Extreme Quantization in Neural Networks

Updated 24 June 2026

Extreme quantization is a neural network technique reducing weights to 1–2 bits, enabling significant compression while preserving near-full-precision performance.
It leverages structured methods like vector, product, and additive quantization to mitigate information loss and prevent feature collapse.
Advanced training strategies, including QAT and maximum entropy coding, ensure efficient deployment on edge devices with tight memory and energy budgets.
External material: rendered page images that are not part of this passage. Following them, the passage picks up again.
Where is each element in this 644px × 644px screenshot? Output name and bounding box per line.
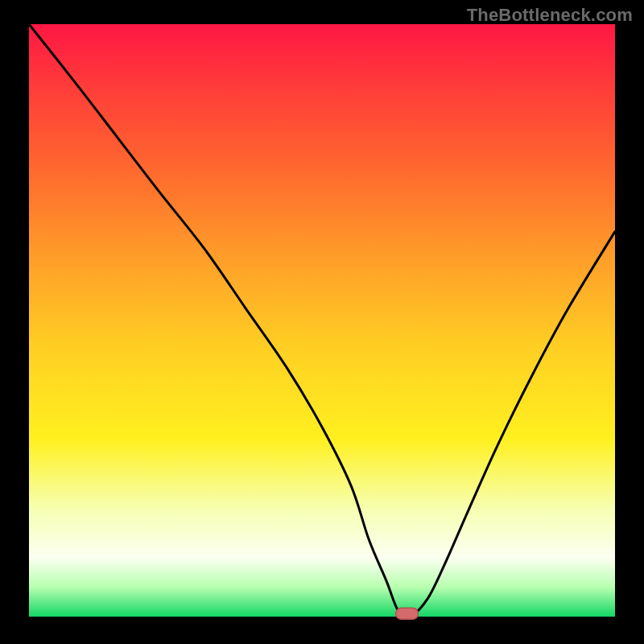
optimum-marker: [396, 608, 419, 619]
watermark-text: TheBottleneck.com: [467, 5, 633, 26]
chart-container: TheBottleneck.com: [0, 0, 644, 644]
plot-area: [29, 24, 615, 617]
bottleneck-chart: [0, 0, 644, 644]
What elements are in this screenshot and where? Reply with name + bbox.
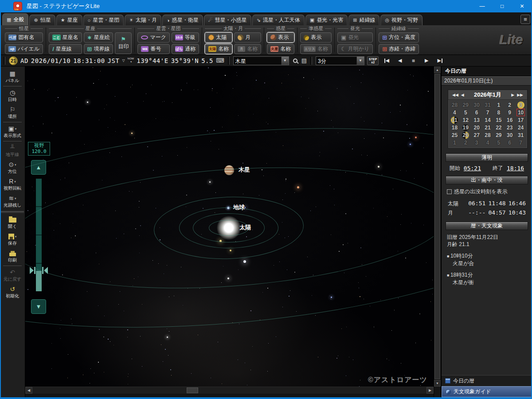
calendar-day[interactable]: 29 [460, 101, 471, 109]
calendar-day[interactable]: 29 [493, 131, 504, 139]
date-value[interactable]: 2026/01/10 [31, 57, 70, 64]
step-backward-button[interactable]: ◀ [381, 56, 392, 65]
target-select[interactable]: 木星 ▼ [233, 56, 289, 65]
calendar-day[interactable]: 21 [482, 124, 493, 131]
calendar-day[interactable]: 28 [482, 131, 493, 139]
horizontal-scroll-track[interactable] [32, 387, 426, 394]
toggle-altaz-grid[interactable]: ⊞方位・高度 [379, 32, 419, 43]
tab-nebulae-clusters[interactable]: ○星雲・星団 [83, 15, 124, 25]
latitude-value[interactable]: 35°39'N [171, 57, 199, 64]
map-vertical-scrollbar[interactable]: ▲ ▼ [434, 66, 441, 397]
toggle-const-names[interactable]: こと星座名 [49, 32, 82, 43]
play-backward-button[interactable]: ◀ [395, 56, 405, 65]
toggle-bayer[interactable]: αβバイエル [5, 44, 43, 54]
panel-tab-today-calendar[interactable]: 今日の暦 [442, 375, 532, 386]
tab-planets-satellites[interactable]: ◑惑星・衛星 [162, 15, 203, 25]
calendar-day[interactable]: 5 [493, 139, 504, 146]
tab-general[interactable]: ▦全般 [2, 13, 28, 25]
checkbox[interactable] [447, 189, 452, 194]
calendar-day[interactable]: 22 [493, 124, 504, 131]
calendar-day[interactable]: 19 [460, 124, 471, 131]
calendar-day[interactable]: 3 [515, 101, 526, 109]
calendar-day[interactable]: 12 [460, 116, 471, 124]
calendar-day[interactable]: 30 [504, 131, 515, 139]
tab-constellations[interactable]: ★星座 [56, 15, 82, 25]
toggle-moon-label[interactable]: 月名称 [234, 44, 261, 54]
scroll-down-button[interactable]: ▼ [434, 380, 441, 387]
tab-comets-asteroids[interactable]: ☄彗星・小惑星 [204, 15, 251, 25]
twilight-end-value[interactable]: 18:16 [507, 165, 524, 172]
keyboard-icon[interactable]: ⌨ [216, 57, 224, 64]
calendar-day[interactable]: 3 [471, 139, 482, 146]
toggle-boundaries[interactable]: ⊞境界線 [84, 44, 113, 54]
calendar-day[interactable]: 24 [515, 124, 526, 131]
prev-year-button[interactable]: ◀◀ [451, 93, 460, 97]
toggle-const-art[interactable]: ∗星座絵 [84, 32, 113, 43]
toggle-sun-show[interactable]: 太陽 [205, 32, 232, 43]
calendar-day[interactable]: 6 [504, 139, 515, 146]
calendar-day[interactable]: 16 [504, 116, 515, 124]
limiting-magnitude-value[interactable]: 5.5 [201, 57, 213, 64]
sidebar-item-reset[interactable]: ↺初期化 [0, 284, 25, 301]
calendar-day[interactable]: 6 [471, 109, 482, 116]
toggle-daylight-show[interactable]: ▣昼光 [337, 32, 373, 43]
scroll-right-button[interactable]: ▶ [426, 387, 434, 394]
calendar-day[interactable]: 4 [482, 139, 493, 146]
panel-tab-phenomena-guide[interactable]: 天文現象ガイド [442, 386, 532, 397]
scroll-left-button[interactable]: ◀ [25, 387, 32, 394]
toggle-planet-show[interactable]: 表示 [267, 32, 294, 43]
play-forward-button[interactable]: ▶ [421, 56, 432, 65]
toggle-ds-number[interactable]: M8番号 [137, 44, 170, 54]
sidebar-item-fov-rotation[interactable]: R▾視野回転 [0, 176, 25, 193]
next-month-button[interactable]: ▶ [510, 93, 516, 97]
calendar-day[interactable]: 2 [504, 101, 515, 109]
toggle-moon-show[interactable]: 月 [234, 32, 261, 43]
chevron-down-icon[interactable]: ▼ [356, 57, 364, 65]
tab-meteors-artificial[interactable]: ⇘流星・人工天体 [252, 15, 305, 25]
star-map[interactable]: 視野 120.0 ▲ ▼ 木星地球太陽©アストロアーツ ◀ ▶ [25, 66, 434, 397]
tab-sun-moon[interactable]: ☀太陽・月 [125, 15, 161, 25]
maximize-button[interactable]: □ [492, 0, 512, 12]
tab-fov-frame[interactable]: ◎視野・写野 [380, 15, 422, 25]
sidebar-item-open[interactable]: 開く [0, 214, 25, 231]
calendar-day[interactable]: 15 [493, 116, 504, 124]
calendar-day[interactable]: 1 [493, 101, 504, 109]
vertical-scroll-thumb[interactable] [434, 74, 440, 379]
calendar-day[interactable]: 30 [471, 101, 482, 109]
calendar-day[interactable]: 28 [449, 101, 460, 109]
calendar-day[interactable]: 11 [449, 116, 460, 124]
calendar-day[interactable]: 4 [449, 109, 460, 116]
toggle-dwarf-label[interactable]: エリス名称 [300, 44, 332, 54]
show-planet-riseset-option[interactable]: 惑星の出没時刻を表示 [447, 188, 532, 196]
toggle-planet-label[interactable]: 火星名称 [267, 44, 294, 54]
toggle-sun-label[interactable]: 太陽名称 [205, 44, 232, 54]
menu-icon[interactable]: ≡ [520, 15, 530, 24]
stop-button[interactable]: ■ [408, 56, 419, 65]
moon-age-icon[interactable]: 21 [9, 56, 18, 65]
toggle-dwarf-show[interactable]: 表示 [300, 32, 332, 43]
calendar-day[interactable]: 27 [471, 131, 482, 139]
starfield[interactable]: 視野 120.0 ▲ ▼ 木星地球太陽©アストロアーツ [25, 66, 434, 387]
calendar-day-today[interactable]: 10 [515, 109, 526, 116]
calendar-day[interactable]: 14 [482, 116, 493, 124]
calendar-day[interactable]: 25 [449, 131, 460, 139]
sidebar-item-print[interactable]: 印刷 [0, 248, 25, 265]
time-step-select[interactable]: 3分 ▼ [316, 56, 364, 65]
tab-daylight-pollution[interactable]: ▣昼光・光害 [305, 15, 348, 25]
search-icon[interactable] [293, 59, 297, 63]
calendar-day[interactable]: 20 [471, 124, 482, 131]
toggle-ds-common-name[interactable]: ばら通称 [172, 44, 199, 54]
tab-fixed-stars[interactable]: ⊕恒星 [29, 15, 55, 25]
sidebar-item-display-format[interactable]: ▣▾表示形式 [0, 123, 25, 140]
next-year-button[interactable]: ▶▶ [516, 93, 524, 97]
toggle-radec-grid[interactable]: ⊞赤経・赤緯 [379, 44, 419, 54]
tab-coordinate-lines[interactable]: ⊞経緯線 [348, 15, 379, 25]
calendar-day[interactable]: 9 [504, 109, 515, 116]
timezone-dropdown-icon[interactable]: ▽ [122, 59, 125, 63]
step-forward-button[interactable]: ▶ [434, 56, 445, 65]
calendar-day[interactable]: 13 [471, 116, 482, 124]
toggle-landmark[interactable]: ⚑目印 [115, 32, 132, 54]
sidebar-item-panel[interactable]: ▦パネル [0, 68, 25, 85]
scroll-up-button[interactable]: ▲ [434, 66, 441, 73]
prev-month-button[interactable]: ◀ [460, 93, 466, 97]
Extreme quantization refers to the regime of neural network quantization where parameter and/or activation numeric representations are pushed to their lowest practical bit-widths—typically 1–2 bits per weight (binary/ternary quantization), or equivalently ultra-low-bit vector/matrix codes—as well as the algorithmic, mathematical, and systems innovations that enable equivalent performance to higher-precision models under these severe representational limits. Extreme quantization is motivated by the stringent memory, energy, and inference-speed constraints of deploying large-scale models on edge and resource-constrained environments. Recent advances demonstrate that with carefully constructed training, quantization, and calibration methods, model accuracy and generalization can remain near-full-precision despite 32×–50× compression.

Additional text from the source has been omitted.